Description | Installation of Slurm on centos 7 |
---|---|
Related-course materials | HPC Administration Module2 |
Authors | Ndomassi TANDO (ndomassi.tando@ird.fr) |
Creation Date | 23/09/2019 |
Last Modified Date | 23/09/2019 |
Summary
Definition
Slurm is an open source, fault-tolerant, and highly scalable cluster management and job scheduling system for large and small Linux clusters.
https://slurm.schedmd.com/
Authentication and databases:
Create the user for munge and slurm:
Slurm and Munge require consistent UID and GID across every node in the cluster.
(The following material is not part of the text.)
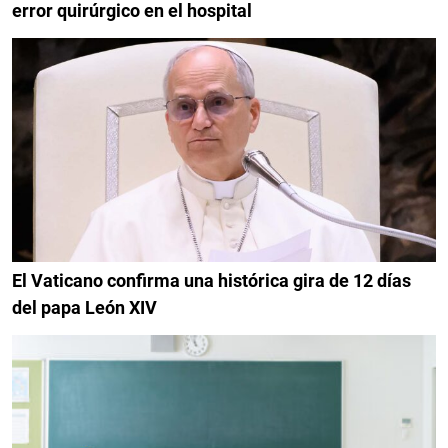
error quirúrgico en el hospital
El Vaticano confirma una histórica gira de 12 días
del papa León XIV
For all the nodes, before you install Slurm or Munge:
$ export MUNGEUSER=1001
$ groupadd -g $MUNGEUSER munge
$ useradd -m -c "MUNGE Uid 'N' Gid Emporium" -d /var/lib/munge -u $MUNGEUSER -g munge -s /sbin/nologin munge
$ export SLURMUSER=1002
$ groupadd -g $SLURMUSER slurm
$ useradd -m -c "SLURM workload manager" -d /var/lib/slurm -u $SLURMUSER -g slurm -s /bin/bash slurm
Munge Installation for authentication:
$ yum install munge munge-libs munge-devel -y
Create a munge authentication key:
$ /usr/sbin/create-munge-key
Copy the munge authentication key on every node:
$ cp /etc/munge/munge.key /home
$ cexec cp /home/munge.key /etc/munge
Set the rights:
$ chown -R munge: /etc/munge/ /var/log/munge/ /var/lib/munge/ /run/munge/
$ chmod 0700 /etc/munge/ /var/log/munge/ /var/lib/munge/ /run/munge/
$ cexec chown -R munge: /etc/munge/ /var/log/munge/ /var/lib/munge/ /run/munge/
$ cexec chmod 0700 /etc/munge/ /var/log/munge/ /var/lib/munge/ /run/munge/
Enable and Start the munge service with:
$ systemctl enable munge
$ systemctl start munge
$ cexec systemctl enable munge
$ cexec systemctl start munge
Test munge from the master node:
$ munge -n | unmunge
$ munge -n | ssh <somehost_in_cluster> unmunge
Mariadb installation and configuration
Install mariadb with the following command:
$ yum install mariadb-server -y
Activate and start the mariadb service:
$ systemctl start mariadb
systemctl enable mariadb
secure the installation:
Launch the following command to set up the root password an secure mariadb:
$ mysql_secure_installation
Modify the innodb configuration:
Setting innodb_lock_wait_timeout,innodb_log_file_size and innodb_buffer_pool_size to larger values than the default is recommended.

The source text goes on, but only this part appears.